Quantum computers are versatile optimization problem-solvers
What types of problem are quantum computers expected to solve better than conventional computers? Some examples can be found in complex optimization problems, where many boundary conditions and a large amount of input data are at play. This applies, for example, to route optimization in logistics or to the optimized production of complex components such as semiconductor chips.
Quantum computers are also expected to be significantly better than conventional computers at simulating molecular biological or chemical systems. This is relevant in the development of new drugs or new types of sustainable battery, for example. They are also expected to make AI training much more efficient and therefore faster. This could, for example, be relevant in medical diagnostics based on imaging data (particularly MRI and CT imaging).
Hybrid algorithms offer a promising future
Because quantum computers are currently still very small and prone to errors, hybrid algorithms are proving particularly promising as a way to produce quantum advantages for industrial and medical applications.
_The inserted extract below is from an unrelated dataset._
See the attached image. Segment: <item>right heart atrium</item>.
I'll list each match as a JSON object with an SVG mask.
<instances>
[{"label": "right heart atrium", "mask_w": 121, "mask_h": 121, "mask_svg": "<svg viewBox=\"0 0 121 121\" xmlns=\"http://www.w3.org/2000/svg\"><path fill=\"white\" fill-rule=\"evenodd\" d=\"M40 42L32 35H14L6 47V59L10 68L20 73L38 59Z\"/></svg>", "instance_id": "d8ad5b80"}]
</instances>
These involve a quantum computer interacting with a conventional computer so that only the parts of an algorithm that actually benefit from the more compact and efficient calculations made on a quantum computer will actually be calculated on it. It may already be possible to calculate these parts on the small, error-prone quantum computers that are available today. This means that the benefits of quantum computing for practical applications could be achieved in the medium term.
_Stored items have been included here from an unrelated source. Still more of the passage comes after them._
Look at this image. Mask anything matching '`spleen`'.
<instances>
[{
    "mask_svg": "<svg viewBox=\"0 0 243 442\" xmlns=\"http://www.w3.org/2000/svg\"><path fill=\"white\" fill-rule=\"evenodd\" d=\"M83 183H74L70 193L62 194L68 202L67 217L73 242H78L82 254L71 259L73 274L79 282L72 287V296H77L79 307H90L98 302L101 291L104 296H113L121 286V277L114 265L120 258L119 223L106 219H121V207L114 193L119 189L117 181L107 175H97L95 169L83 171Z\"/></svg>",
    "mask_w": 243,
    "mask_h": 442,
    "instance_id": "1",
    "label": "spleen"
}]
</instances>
Quantum convolutional neural networks improve medical diagnoses
A highly promising example of such a hybrid algorithm is a quantum convolutional neural network (QCNN). Standard convolutional neural networks (CNNs) are often used in image recognition applications, such as facial recognition. CNNs only ever consider parts or sections of an image in what is known as the convolutional layer. It is this aspect that is of particular interest for existing quantum computers, given their relatively small size: Replacing a standard convolutional layer with a quantum convolutional layer requires just a few qubits and is to some extent independent of the errors made by the quantum computer hardware. In any case, the quantum convolutional layer is likely to be able to perform a significantly more efficient and compact calculation than a standard convolutional layer. It may require less training data and fewer iterations for a QCNN to achieve the same quality as a conventional CNN.
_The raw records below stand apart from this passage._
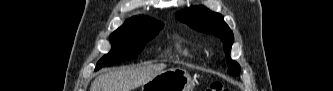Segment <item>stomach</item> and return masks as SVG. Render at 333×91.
I'll list each match as a JSON object with an SVG mask.
<instances>
[{
	"label": "stomach",
	"instance_id": "0dacf381",
	"mask_svg": "<svg viewBox=\"0 0 333 91\" xmlns=\"http://www.w3.org/2000/svg\"><path fill=\"white\" fill-rule=\"evenodd\" d=\"M194 82L183 68H170L141 86V91H193Z\"/></svg>",
	"mask_w": 333,
	"mask_h": 91
}]
</instances>
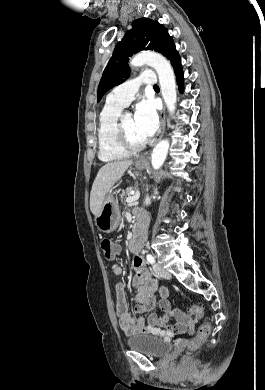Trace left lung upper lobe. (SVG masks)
Wrapping results in <instances>:
<instances>
[{
	"instance_id": "left-lung-upper-lobe-1",
	"label": "left lung upper lobe",
	"mask_w": 265,
	"mask_h": 390,
	"mask_svg": "<svg viewBox=\"0 0 265 390\" xmlns=\"http://www.w3.org/2000/svg\"><path fill=\"white\" fill-rule=\"evenodd\" d=\"M142 50L157 51L171 62L178 54L173 39L162 24L148 18L135 20L132 29L127 31L115 46L113 55L104 69L98 86V102L106 91L125 81L124 78L130 73L129 57Z\"/></svg>"
}]
</instances>
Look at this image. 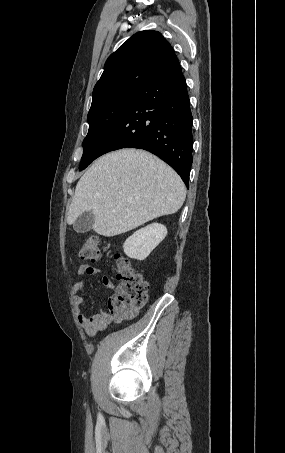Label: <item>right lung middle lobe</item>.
<instances>
[{
    "instance_id": "right-lung-middle-lobe-1",
    "label": "right lung middle lobe",
    "mask_w": 285,
    "mask_h": 453,
    "mask_svg": "<svg viewBox=\"0 0 285 453\" xmlns=\"http://www.w3.org/2000/svg\"><path fill=\"white\" fill-rule=\"evenodd\" d=\"M139 91L121 94L90 108L89 131L83 141L80 171L100 156L101 149Z\"/></svg>"
}]
</instances>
The Fraunhofer Institute for Cognitive Systems IKS is researching promising uses for QCNNs in medical diagnostics as part of the Bavarian Competence Center for Quantum Security and Data Science (BayQS). In this project, funded by the Bavarian Ministry of Economic Affairs, Fraunhofer IKS is working together with two other Fraunhofer institutes and with colleagues from the Neurosurgery Clinic and the Radiology Clinic at Ludwig-Maximilians-Universität München (LMU Munich), the Technical University of Munich and the Leibniz Supercomputing Center (LRZ). The potential of QCNNs (and of quantum computing-supported methods in general) in brain tumor screening is being researched using MRI and CT images. The improved training behavior of a QCNN allows more accurate AI-supported diagnoses and recommended actions to be developed even when there is little data available. This could enable not only a better and more reliable diagnosis, but also larger-scale screening and progress monitoring.
As well as QCNNs, this project is also researching quantum Bayesian neural networks (BCNNs), which will enable uncertainties to be determined explicitly by a neural network even when the data are complex, unlike with conventional deep neural networks. Thus, they can ultimately contribute to improved monitoring of the uncertainties of a medical diagnosis.